- Born: 1963
- Died: 2000 (aged 36–37)
- Education: Saint Petersburg State University
- Scientific career
- Fields: Mathematics
- Workplaces: Saint Petersburg State University

= Oleg Izhboldin =

Russian mathematician (1963–2000)

Oleg Tomovich Izhboldin (Олег Томович Ижболдин; 1963 – 2000) was a Russian mathematician who was first to provide a non-trivial example of an odd u-invariant field solving a classical Kaplansky's conjecture.

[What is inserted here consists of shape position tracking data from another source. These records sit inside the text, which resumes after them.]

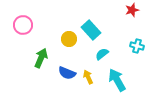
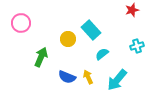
pink circle: moved 2 px left, 2 px up
yellow circle: moved 1 px left
cyan cross: rotated 32 degrees counterclockwise
green arrow: moved 1 px up
blue semicircle: moved 4 px down
cyan arrow: rotated 110 degrees counterclockwise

Oleg Izhboldin graduated from the 45th Physics-Mathematics School in Saint Petersburg, then from the Faculty of Mathematics and Mechanics of Leningrad State University. He received his Ph.D. from the same university in 1988 and Doktor nauk degree in 2000. According to Alexander Merkurjev: Oleg found his niche in algebra, namely, the algebraic theory of quadratic forms. ... This needed knowledge in different areas of mathematics was especially important in light of the recently discovered interaction (by Oleg, among others) between the theory of quadratic forms and various branches of mathematics that had seemed absolutely unrelated before... Oleg mastered the algebraic theory of quadratic forms very quickly and became one of the acknowledged experts in that field. I was extraordinarily pleased to see him work with Nikita Karpenko... I am a lucky man to have seen both of them do research in algebra so successfully. During a fairly short period of time, together they wrote several very strong papers. The pinnacle of their cooperation led to Oleg’s solution of a very old classical conjecture by Kaplansky. Oleg constructed an example of a field with u-invariant 9 – the very first example of a field with nontrivial odd u-invariant. From my point of view, the proof was as important as the fact itself. It shows us a wonderful pattern of interaction of a some very different techniques and the inner workings of the “algebraic machine” that Oleg discovered and revealed.

Izhboldin died during his short visit to Paris in 2000.